Dataset items:
::::::::

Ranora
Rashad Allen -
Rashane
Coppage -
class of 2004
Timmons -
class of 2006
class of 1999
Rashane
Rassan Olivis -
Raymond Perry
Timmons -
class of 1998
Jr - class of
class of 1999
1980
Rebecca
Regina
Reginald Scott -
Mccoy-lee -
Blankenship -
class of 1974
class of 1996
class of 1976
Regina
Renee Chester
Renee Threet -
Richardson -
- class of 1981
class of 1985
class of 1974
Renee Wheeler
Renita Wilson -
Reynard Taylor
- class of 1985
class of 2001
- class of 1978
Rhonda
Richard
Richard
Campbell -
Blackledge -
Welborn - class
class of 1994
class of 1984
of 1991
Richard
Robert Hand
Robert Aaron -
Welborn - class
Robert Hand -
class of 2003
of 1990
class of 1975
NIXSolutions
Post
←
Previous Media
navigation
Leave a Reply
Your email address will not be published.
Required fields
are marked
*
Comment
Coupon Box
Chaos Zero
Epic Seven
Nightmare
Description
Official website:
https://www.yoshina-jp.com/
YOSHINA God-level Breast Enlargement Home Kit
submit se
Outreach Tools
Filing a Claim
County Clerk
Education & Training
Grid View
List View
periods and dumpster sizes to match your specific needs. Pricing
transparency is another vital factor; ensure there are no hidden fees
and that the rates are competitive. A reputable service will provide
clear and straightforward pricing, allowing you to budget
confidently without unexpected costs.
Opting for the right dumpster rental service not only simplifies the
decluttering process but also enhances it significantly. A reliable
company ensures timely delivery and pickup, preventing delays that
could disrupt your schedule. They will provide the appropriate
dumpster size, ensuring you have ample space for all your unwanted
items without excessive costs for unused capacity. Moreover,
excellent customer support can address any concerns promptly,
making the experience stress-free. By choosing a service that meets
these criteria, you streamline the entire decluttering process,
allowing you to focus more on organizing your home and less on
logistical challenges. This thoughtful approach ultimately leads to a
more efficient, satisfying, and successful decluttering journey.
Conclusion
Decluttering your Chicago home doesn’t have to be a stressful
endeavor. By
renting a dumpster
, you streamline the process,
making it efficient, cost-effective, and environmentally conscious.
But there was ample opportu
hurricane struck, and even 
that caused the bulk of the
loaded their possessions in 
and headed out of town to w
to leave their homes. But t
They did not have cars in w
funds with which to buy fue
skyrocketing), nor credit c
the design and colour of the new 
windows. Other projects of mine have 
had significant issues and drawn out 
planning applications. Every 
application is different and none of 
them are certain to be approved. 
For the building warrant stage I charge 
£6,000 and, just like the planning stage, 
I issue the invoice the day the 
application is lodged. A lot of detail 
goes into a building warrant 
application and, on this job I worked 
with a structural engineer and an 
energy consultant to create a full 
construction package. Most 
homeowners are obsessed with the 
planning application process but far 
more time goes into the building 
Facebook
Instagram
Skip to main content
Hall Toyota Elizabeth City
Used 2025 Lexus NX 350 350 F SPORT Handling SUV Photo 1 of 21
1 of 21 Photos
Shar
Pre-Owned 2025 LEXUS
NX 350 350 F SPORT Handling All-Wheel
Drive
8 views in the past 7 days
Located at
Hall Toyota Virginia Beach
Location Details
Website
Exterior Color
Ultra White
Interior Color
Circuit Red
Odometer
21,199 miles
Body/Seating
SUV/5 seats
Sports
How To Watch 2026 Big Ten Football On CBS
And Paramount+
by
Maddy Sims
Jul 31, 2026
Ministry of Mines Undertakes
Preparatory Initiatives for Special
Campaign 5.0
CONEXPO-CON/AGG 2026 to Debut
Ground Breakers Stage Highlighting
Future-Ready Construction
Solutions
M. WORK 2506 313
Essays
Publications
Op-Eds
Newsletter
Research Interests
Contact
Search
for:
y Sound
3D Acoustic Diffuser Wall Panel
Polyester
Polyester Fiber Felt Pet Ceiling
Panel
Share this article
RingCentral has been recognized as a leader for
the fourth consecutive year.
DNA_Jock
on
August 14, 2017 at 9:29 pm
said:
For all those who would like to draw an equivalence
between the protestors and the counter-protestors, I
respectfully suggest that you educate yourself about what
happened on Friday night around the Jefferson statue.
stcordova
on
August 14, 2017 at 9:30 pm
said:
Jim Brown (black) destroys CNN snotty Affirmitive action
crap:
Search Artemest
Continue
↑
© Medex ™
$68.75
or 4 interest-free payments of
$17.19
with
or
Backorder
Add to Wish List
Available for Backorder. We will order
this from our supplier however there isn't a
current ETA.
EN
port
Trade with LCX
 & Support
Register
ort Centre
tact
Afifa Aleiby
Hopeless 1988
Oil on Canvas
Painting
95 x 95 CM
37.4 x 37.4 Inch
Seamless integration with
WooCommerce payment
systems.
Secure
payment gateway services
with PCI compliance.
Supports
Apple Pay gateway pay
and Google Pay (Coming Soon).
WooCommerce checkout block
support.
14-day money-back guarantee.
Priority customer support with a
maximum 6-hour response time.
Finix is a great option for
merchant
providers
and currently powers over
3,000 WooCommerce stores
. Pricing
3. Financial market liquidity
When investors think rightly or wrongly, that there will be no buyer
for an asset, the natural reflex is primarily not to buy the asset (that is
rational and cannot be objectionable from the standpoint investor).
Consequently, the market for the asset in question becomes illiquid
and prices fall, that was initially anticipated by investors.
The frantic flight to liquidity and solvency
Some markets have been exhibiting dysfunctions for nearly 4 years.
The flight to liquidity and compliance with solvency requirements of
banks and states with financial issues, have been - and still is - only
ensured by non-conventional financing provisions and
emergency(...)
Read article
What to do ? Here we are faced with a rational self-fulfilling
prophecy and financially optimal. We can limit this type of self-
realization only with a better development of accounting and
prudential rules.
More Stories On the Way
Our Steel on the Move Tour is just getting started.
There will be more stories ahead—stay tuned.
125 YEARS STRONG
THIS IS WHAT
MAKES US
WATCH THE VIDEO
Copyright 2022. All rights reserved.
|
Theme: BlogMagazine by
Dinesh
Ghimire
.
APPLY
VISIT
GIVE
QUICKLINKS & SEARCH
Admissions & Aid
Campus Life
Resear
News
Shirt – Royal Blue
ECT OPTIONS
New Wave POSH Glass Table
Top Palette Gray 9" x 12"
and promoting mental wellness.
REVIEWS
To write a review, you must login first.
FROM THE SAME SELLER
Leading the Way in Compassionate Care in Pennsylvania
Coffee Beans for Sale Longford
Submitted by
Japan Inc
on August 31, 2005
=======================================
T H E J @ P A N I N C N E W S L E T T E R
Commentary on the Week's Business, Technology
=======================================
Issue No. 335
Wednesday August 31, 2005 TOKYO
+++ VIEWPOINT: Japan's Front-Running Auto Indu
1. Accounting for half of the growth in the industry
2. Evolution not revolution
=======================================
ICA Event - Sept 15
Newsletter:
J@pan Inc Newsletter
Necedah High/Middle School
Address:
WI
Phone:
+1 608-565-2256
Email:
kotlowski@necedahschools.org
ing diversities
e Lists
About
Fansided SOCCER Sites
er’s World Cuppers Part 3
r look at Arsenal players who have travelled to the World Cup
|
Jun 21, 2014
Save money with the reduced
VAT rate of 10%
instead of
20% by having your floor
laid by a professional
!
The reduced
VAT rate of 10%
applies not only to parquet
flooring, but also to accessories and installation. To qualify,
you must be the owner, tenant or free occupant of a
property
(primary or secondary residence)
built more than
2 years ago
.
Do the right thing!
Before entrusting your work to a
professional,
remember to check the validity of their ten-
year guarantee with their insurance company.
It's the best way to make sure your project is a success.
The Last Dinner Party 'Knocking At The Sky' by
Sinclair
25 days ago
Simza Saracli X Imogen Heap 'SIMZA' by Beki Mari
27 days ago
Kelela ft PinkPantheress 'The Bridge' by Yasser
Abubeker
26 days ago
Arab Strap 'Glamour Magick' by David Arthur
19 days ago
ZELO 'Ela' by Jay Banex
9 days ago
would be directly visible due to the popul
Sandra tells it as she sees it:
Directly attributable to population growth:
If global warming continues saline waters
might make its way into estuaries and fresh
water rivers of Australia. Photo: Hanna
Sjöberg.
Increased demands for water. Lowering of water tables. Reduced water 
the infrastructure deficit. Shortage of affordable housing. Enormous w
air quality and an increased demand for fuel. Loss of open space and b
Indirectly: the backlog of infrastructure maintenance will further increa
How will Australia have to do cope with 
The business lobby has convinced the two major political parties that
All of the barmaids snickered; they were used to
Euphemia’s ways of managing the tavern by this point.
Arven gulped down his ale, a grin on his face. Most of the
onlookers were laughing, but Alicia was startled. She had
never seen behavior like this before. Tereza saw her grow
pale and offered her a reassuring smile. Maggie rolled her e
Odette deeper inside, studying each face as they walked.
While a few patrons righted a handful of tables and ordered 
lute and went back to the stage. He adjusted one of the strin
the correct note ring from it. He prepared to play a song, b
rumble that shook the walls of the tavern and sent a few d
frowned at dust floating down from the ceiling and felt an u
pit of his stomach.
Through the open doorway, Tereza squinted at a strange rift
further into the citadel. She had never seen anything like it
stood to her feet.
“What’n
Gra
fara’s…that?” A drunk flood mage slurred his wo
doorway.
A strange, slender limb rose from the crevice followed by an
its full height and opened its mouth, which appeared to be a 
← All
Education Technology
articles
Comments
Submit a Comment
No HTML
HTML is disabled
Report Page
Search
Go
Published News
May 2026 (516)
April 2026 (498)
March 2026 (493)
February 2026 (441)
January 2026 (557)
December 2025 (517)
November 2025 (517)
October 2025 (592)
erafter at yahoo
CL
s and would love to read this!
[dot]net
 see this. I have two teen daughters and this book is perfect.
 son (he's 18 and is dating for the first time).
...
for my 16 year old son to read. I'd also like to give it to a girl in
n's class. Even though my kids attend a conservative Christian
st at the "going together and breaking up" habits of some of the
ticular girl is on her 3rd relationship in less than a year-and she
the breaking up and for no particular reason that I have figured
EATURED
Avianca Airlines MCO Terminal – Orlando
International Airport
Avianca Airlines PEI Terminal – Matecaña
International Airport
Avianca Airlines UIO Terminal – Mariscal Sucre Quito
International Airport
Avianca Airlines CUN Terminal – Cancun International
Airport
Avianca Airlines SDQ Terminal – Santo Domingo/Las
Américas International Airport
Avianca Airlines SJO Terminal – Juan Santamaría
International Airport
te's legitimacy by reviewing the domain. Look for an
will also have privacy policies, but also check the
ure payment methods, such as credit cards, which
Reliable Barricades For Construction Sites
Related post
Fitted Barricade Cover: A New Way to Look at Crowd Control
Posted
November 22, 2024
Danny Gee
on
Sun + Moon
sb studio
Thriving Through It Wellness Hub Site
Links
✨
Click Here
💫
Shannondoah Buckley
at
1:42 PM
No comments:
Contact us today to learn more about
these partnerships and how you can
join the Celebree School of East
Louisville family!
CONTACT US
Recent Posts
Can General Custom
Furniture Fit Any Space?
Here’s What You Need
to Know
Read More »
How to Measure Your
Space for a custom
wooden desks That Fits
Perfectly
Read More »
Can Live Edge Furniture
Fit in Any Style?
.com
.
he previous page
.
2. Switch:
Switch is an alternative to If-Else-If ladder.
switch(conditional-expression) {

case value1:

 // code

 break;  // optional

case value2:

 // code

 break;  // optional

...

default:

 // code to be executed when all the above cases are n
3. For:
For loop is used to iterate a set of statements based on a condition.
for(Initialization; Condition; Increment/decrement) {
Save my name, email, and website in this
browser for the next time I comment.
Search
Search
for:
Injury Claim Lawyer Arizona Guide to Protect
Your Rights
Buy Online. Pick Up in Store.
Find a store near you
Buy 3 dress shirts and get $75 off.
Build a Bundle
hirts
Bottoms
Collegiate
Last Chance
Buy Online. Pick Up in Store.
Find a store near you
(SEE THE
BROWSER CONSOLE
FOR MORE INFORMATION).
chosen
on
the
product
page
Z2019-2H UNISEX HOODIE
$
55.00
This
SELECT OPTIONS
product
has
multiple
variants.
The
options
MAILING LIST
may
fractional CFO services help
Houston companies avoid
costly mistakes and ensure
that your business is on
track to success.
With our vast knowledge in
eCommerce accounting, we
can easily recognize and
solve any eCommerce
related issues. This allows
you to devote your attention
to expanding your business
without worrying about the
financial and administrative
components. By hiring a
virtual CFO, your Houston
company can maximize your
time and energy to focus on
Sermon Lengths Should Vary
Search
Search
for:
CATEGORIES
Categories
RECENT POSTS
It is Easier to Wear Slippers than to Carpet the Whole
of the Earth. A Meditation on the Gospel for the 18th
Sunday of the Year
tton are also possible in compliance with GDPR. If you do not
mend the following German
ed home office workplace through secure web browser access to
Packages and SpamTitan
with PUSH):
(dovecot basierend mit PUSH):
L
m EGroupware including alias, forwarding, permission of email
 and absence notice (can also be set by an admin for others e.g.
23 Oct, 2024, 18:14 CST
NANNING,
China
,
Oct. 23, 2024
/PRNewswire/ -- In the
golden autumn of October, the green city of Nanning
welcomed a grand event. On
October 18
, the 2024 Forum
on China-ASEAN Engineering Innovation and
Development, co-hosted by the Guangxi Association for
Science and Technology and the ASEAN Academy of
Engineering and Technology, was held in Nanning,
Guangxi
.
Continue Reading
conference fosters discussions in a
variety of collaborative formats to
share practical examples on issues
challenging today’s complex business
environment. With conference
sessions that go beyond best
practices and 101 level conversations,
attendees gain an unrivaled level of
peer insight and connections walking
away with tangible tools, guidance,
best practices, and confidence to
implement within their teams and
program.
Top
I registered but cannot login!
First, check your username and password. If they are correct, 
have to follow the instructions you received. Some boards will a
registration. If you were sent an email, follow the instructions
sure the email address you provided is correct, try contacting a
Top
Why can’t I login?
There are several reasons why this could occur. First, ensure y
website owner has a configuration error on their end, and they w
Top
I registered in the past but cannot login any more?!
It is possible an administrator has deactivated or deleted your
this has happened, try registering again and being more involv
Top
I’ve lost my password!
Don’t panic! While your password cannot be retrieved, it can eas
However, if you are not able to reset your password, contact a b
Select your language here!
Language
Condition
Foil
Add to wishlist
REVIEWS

::::::::

** WHAT IS REQUIRED **
Copy out the range of lines above starting at the line with "- class of 1981" and ending at the line with "Leave a Reply", exactly and including both.

** TASK SOLUTION **
- class of 1981
class of 1985
class of 1974
Renee Wheeler
Renita Wilson -
Reynard Taylor
- class of 1985
class of 2001
- class of 1978
Rhonda
Richard
Richard
Campbell -
Blackledge -
Welborn - class
class of 1994
class of 1984
of 1991
Richard
Robert Hand
Robert Aaron -
Welborn - class
Robert Hand -
class of 2003
of 1990
class of 1975
NIXSolutions
Post
←
Previous Media
navigation
Leave a Reply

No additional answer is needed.